▶ **Work order**
An exact transcription of the records is required, minus any images.

--- Extracted data ---

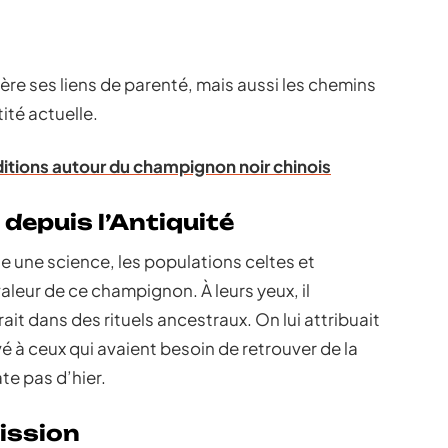
re ses liens de parenté, mais aussi les chemins
ité actuelle.
aditions autour du champignon noir chinois
depuis l’Antiquité
e une science, les populations celtes et
aleur de ce champignon. À leurs yeux, il
it dans des rituels ancestraux. On lui attribuait
rvé à ceux qui avaient besoin de retrouver de la
te pas d’hier.
ission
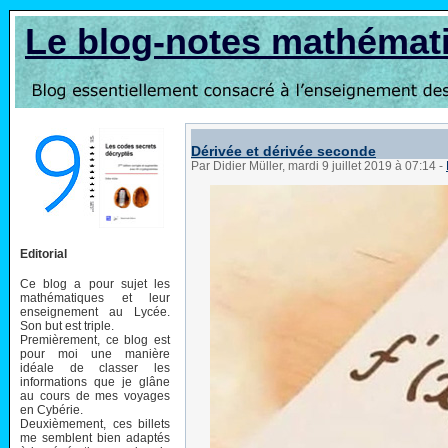
Le blog-notes mathémat
Dérivée et dérivée seconde
Par Didier Müller, mardi 9 juillet 2019 à 07:14
-
Editorial
Ce blog a pour sujet les
mathématiques et leur
enseignement au Lycée.
Son but est triple.
Premièrement, ce blog est
pour moi une manière
idéale de classer les
informations que je glâne
au cours de mes voyages
en Cybérie.
Deuxièmement, ces billets
me semblent bien adaptés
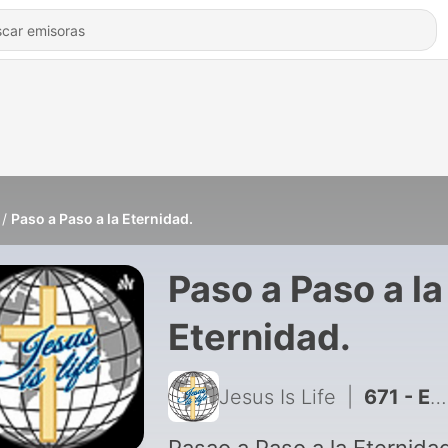
Paso a Paso a la Eternidad.
Paso a Paso a la
Eternidad.
Jesus Is Life
|
671 - EL CORAZÓN REVELADO DE DIOS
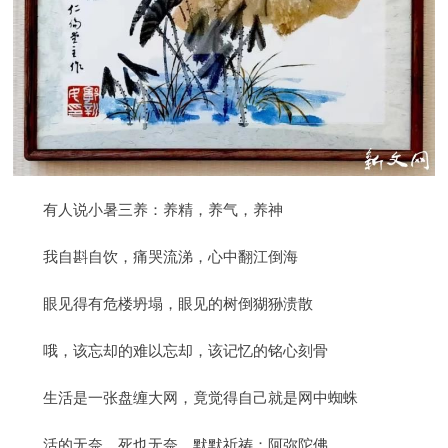
有人说小暑三养：养精，养气，养神
我自斟自饮，痛哭流涕，心中翻江倒海
眼见得有危楼坍塌，眼见的树倒猢狲溃散
哦，该忘却的难以忘却，该记忆的铭心刻骨
生活是一张盘缠大网，竟觉得自己就是网中蜘蛛
活的无奈，死也无奈，默默祈祷：阿弥陀佛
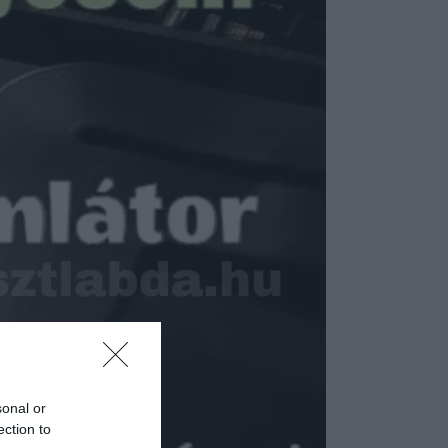
sonal or
ection to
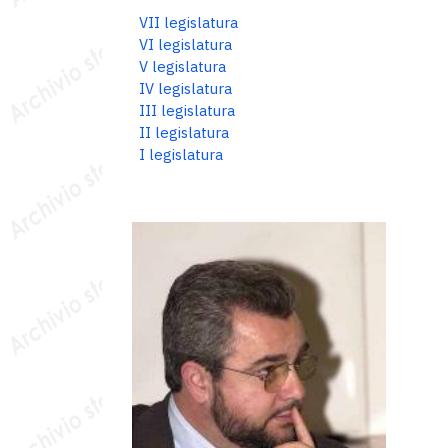
VII legislatura
VI legislatura
V legislatura
IV legislatura
III legislatura
II legislatura
I legislatura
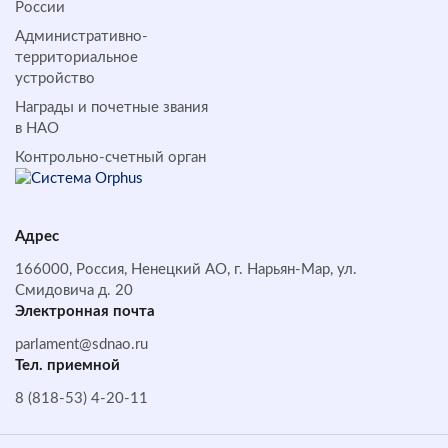
России
Административно-
территориальное
устройство
Награды и почетные звания
в НАО
Контрольно-счетный орган
Адрес
166000, Россия, Ненецкий АО, г. Нарьян-Мар, ул.
Смидовича д. 20
Электронная почта
parlament@sdnao.ru
Тел. приемной
8 (818-53) 4-20-11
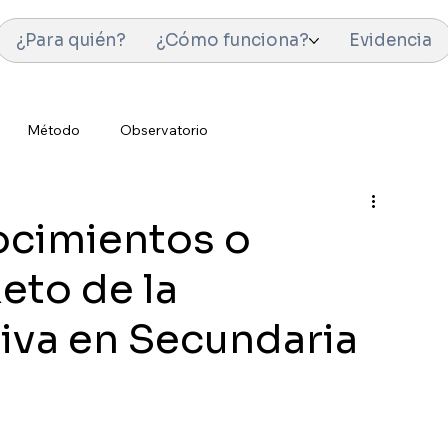
¿Para quién?
¿Cómo funciona?
Evidencia
Método
Observatorio
cimientos o
Reto de la
siva en Secundaria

---

▶ **Response box**
re ses liens de parenté, mais aussi les chemins
ité actuelle.
aditions autour du champignon noir chinois
depuis l’Antiquité
e une science, les populations celtes et
aleur de ce champignon. À leurs yeux, il
it dans des rituels ancestraux. On lui attribuait
rvé à ceux qui avaient besoin de retrouver de la
te pas d’hier.
ission
Le blog-notes mathémat
Dérivée et dérivée seconde
Par Didier Müller, mardi 9 juillet 2019 à 07:14
-
Editorial
Ce blog a pour sujet les
mathématiques et leur
enseignement au Lycée.
Son but est triple.
Premièrement, ce blog est
pour moi une manière
idéale de classer les
informations que je glâne
au cours de mes voyages
en Cybérie.
Deuxièmement, ces billets
me semblent bien adaptés
Paso a Paso a la Eternidad.
Paso a Paso a la
Eternidad.
Jesus Is Life
|
671 - EL CORAZÓN REVELADO DE DIOS
有人说小暑三养：养精，养气，养神
我自斟自饮，痛哭流涕，心中翻江倒海
眼见得有危楼坍塌，眼见的树倒猢狲溃散
哦，该忘却的难以忘却，该记忆的铭心刻骨
生活是一张盘缠大网，竟觉得自己就是网中蜘蛛
活的无奈，死也无奈，默默祈祷：阿弥陀佛
sonal or
ection to
VII legislatura
VI legislatura
V legislatura
IV legislatura
III legislatura
II legislatura
I legislatura
России
Административно-
территориальное
устройство
Награды и почетные звания
в НАО
Контрольно-счетный орган
Адрес
166000, Россия, Ненецкий АО, г. Нарьян-Мар, ул.
Смидовича д. 20
Электронная почта
parlament@sdnao.ru
Тел. приемной
8 (818-53) 4-20-11
¿Para quién?
¿Cómo funciona?
Evidencia
Método
Observatorio
cimientos o
Reto de la
siva en Secundaria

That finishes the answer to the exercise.